Anger stirred within me... anger, and a painful feeling of helplessness. Of course she would have picked that up: my speech patterns, my body language, a thousand other cues—they all pointed to my long absence from a Watcher settlement as clearly as a spaceport skysign.

And in those eleven years I'd been away from home, I was suddenly learning, I'd forgotten what it was like to be with another Watcher. How profoundly naked it felt to stand beneath that all-seeing gaze.

I nearly turned around and walked out right then and there. But I didn't. Blessed are the merciful: they shall have mercy shown them... Perhaps it was a desire to prove that I knew the actions as well as the words. "I'd like to ask you a few questions about your crime," I managed.

"Why?" she retorted. "Have the elders added some form of ritual last rites to the repertoire?"

I ignored the jibe, all I could think of to do. "I just want to talk. To hear your side of... what happened."
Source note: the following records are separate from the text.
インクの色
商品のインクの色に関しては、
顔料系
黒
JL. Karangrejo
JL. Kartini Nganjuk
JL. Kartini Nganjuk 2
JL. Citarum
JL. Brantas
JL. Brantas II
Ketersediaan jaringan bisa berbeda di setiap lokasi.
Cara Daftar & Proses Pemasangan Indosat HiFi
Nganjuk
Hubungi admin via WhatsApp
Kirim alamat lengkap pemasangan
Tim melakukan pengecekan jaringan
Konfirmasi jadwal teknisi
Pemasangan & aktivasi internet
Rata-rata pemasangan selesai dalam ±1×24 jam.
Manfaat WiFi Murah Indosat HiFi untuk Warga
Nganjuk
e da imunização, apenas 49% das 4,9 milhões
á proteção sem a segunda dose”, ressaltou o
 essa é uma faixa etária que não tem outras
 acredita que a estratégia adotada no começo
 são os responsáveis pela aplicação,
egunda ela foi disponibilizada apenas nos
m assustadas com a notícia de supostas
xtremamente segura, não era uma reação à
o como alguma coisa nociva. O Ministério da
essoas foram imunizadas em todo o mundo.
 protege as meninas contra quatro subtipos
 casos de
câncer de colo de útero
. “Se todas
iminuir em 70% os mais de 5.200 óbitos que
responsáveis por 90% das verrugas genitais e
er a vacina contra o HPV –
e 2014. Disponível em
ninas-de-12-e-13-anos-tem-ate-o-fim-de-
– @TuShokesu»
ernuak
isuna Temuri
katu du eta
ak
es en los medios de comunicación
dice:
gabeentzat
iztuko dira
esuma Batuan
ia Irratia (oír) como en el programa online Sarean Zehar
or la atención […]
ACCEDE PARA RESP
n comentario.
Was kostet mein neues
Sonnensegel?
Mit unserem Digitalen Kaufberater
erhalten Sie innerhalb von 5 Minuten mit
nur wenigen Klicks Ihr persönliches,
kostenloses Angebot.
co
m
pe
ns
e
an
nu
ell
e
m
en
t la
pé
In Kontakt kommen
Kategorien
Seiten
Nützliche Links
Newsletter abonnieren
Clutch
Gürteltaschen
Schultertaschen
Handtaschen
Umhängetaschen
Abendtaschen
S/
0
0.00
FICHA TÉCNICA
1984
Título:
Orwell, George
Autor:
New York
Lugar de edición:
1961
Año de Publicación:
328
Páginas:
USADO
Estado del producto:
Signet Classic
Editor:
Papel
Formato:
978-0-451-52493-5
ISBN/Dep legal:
She studied me, and I felt my discomfort grow stronger. "No Watchers died. Not from your Cana settlement, or from anywhere else. Is that what you wanted to know?"

"Partly," I admitted, my sense of nakedness growing stronger. Here I was, trying my best to mask my emotions from her; and not only was she reading them like a book, she was just as casually picking up my thoughts, too. It made me feel like a child again. "I also wanted to know why you did it."
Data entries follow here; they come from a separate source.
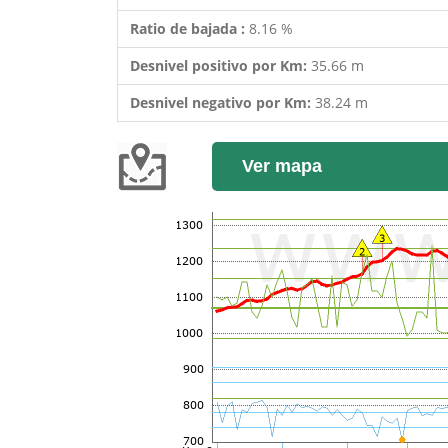
Ratio de bajada :
8.16 %
Desnivel positivo por Km:
35.66 m
Desnivel negativo por Km:
38.24 m
Ver mapa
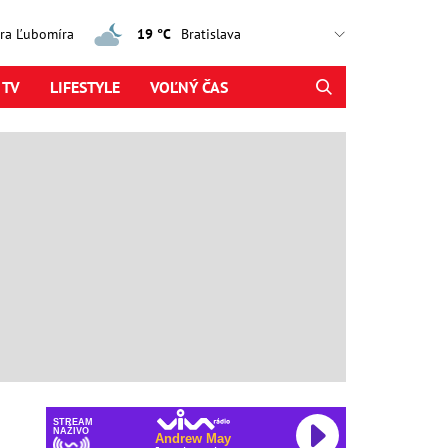
jtra Ľubomíra
19 °C
 TV
LIFESTYLE
VOĽNÝ ČAS
STREAM
NAŽIVO
Andrew May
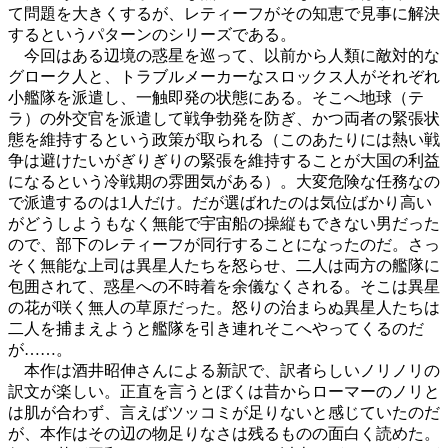
て問題を大きくするが、レティーフがその知恵で見事に解決
するというパターンのシリーズである。
今回はある辺境の惑星を巡って、以前から人類に敵対的な
グローク人と、トラブルメーカーなスロックス人がそれぞれ
小艦隊を派遣し、一触即発の状態にある。そこへ地球（テ
ラ）の外交官を派遣して戦争勃発を防ぎ、かつ両者の緊張状
態を維持するという政策が取られる（このあたりには熱い戦
争は避けたいがぎりぎりの緊張を維持することが大国の利益
になるという冷戦期の雰囲気がある）。大変危険な任務なの
で派遣するのは1人だけ。だが選ばれたのは気位ばかり高い
がどうしようもなく無能で宇宙船の操縦もできない男だった
ので、部下のレティーフが同行することになったのだ。さっ
そく無能な上司は異星人たちを怒らせ、二人は両方の艦隊に
包囲されて、惑星への不時着を余儀なくされる。そこは異星
の花が咲く無人の草原だった。怒りの治まらぬ異星人たちは
二人を捕まえようと艦隊を引き連れそこへやってくるのだ
が……。
本作は酒井昭伸さんによる新訳で、訳者らしいノリノリの
訳文が楽しい。正直を言うとぼくは昔からローマーのノリと
は肌が合わず、言えばツッコミが足りないと感じていたのだ
が、本作はその辺の物足りなさは残るものの面白く読めた。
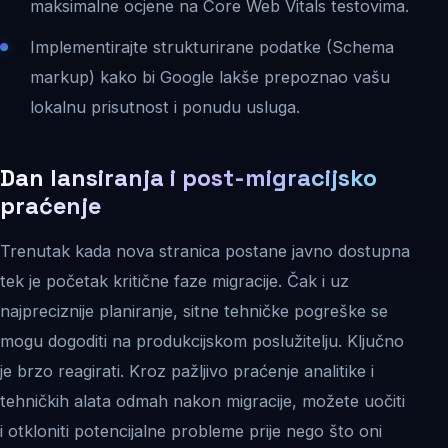
maksimalne ocjene na Core Web Vitals testovima.
Implementirajte strukturirane podatke (Schema
markup) kako bi Google lakše prepoznao vašu
lokalnu prisutnost i ponudu usluga.
Dan lansiranja i post-migracijsko
praćenje
Trenutak kada nova stranica postane javno dostupna
tek je početak kritične faze migracije. Čak i uz
najpreciznije planiranje, sitne tehničke pogreške se
mogu dogoditi na produkcijskom poslužitelju. Ključno
je brzo reagirati. Kroz pažljivo praćenje analitike i
tehničkih alata odmah nakon migracije, možete uočiti
i otkloniti potencijalne probleme prije nego što oni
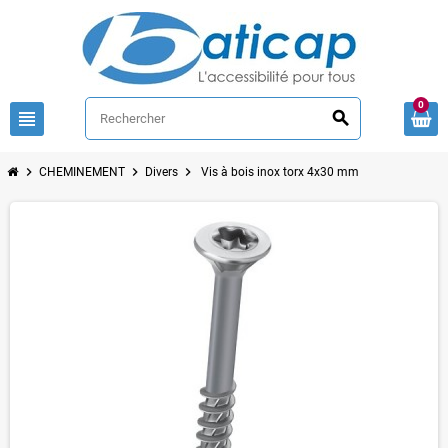
0
view_headline
search
chevron_right
chevron_right
chevron_right
CHEMINEMENT
Divers
Vis à bois inox torx 4x30 mm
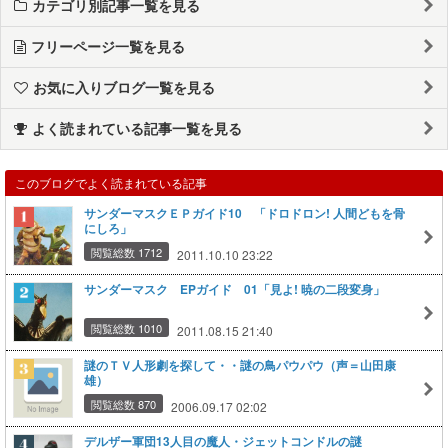
カテゴリ別記事一覧を見る
フリーページ一覧を見る
お気に入りブログ一覧を見る
よく読まれている記事一覧を見る
このブログでよく読まれている記事
サンダーマスクＥＰガイド10 「ドロドロン! 人間どもを骨
にしろ」
閲覧総数 1712
2011.10.10 23:22
サンダーマスク EPガイド 01「見よ! 暁の二段変身」
閲覧総数 1010
2011.08.15 21:40
謎のＴＶ人形劇を探して・・謎の鳥パウパウ（声＝山田康
雄）
閲覧総数 870
2006.09.17 02:02
デルザー軍団13人目の魔人・ジェットコンドルの謎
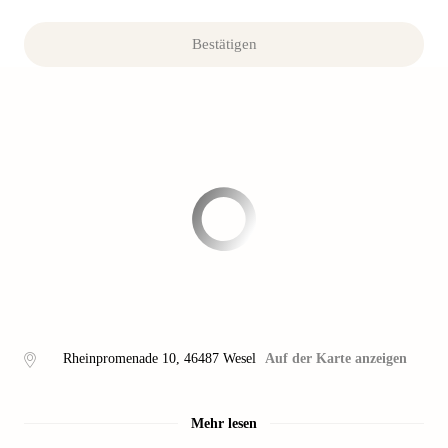
Bestätigen
Rheinpromenade 10
,
46487
Wesel
Auf der Karte anzeigen
Mehr lesen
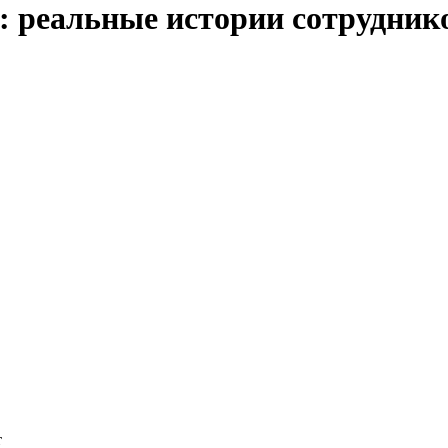
ь: реальные истории сотрудни
т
She looked me straight in the eye. "I didn't."

For three heartbeats I thought I'd heard her wrong. "I—you—?"

"You heard me right. I didn't do it."

For a long minute I looked at her. "I don't..." I began; but the words faded into silence. She was hiding a great deal of herself from me—that much was clear. But she couldn't hide everything... and the sense of her was definitely that she was telling the truth.
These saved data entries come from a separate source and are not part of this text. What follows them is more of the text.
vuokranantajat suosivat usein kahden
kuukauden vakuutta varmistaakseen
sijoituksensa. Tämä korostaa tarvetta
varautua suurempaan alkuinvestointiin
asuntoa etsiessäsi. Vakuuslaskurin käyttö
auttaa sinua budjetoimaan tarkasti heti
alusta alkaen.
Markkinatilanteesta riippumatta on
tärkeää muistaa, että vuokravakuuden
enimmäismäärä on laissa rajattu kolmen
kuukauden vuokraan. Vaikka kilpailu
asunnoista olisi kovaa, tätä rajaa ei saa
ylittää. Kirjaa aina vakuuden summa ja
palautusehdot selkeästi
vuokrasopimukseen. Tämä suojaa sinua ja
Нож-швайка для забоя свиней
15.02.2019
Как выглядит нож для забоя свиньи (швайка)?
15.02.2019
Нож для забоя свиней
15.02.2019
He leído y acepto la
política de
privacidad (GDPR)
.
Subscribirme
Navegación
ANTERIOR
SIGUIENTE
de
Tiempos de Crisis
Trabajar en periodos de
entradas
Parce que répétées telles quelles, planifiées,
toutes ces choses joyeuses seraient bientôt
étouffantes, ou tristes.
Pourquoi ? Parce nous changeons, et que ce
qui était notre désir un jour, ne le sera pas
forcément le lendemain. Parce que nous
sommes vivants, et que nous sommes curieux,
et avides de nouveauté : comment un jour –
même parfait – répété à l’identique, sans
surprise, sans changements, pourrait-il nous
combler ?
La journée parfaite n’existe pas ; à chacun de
"Don't believe me?" she finished my sentence. "I can't say I'm surprised. No one else did, either."

"But—I mean—" I broke off, trying to get my tongue under control.

"I was set up," she said softly. "Set up in a very professional manner. Most of the evidence pointed very neatly to me."

"What about the parts that didn't?" I persisted. "Weren't there any counterwitnesses? Odd physical evidence? Your own pravdrug testimony, for heaven's sake?"

She looked at me. "Most of the evidence fit neatly," she repeated. "The parts that didn't... they ignored." She shook her head, dropping her gaze from my face.

I took a deep breath; but before I could speak there was a rustle of movement behind me, and I turned to see Kutzko in the doorway. "Daiv just called in—says Aikman's headed this direction," he reported. "You'd better get out before he finds you and goes blazing off to Mr. Kelsey-Ramos."

"All right." I turned back to Calandra, my heart aching in sympathy. Framed for a crime she didn't commit... and sentenced as a result to be sacrificed to the great god Profit. "Don't worry, Calandra," I told her quietly. "I'll get this thing turned around."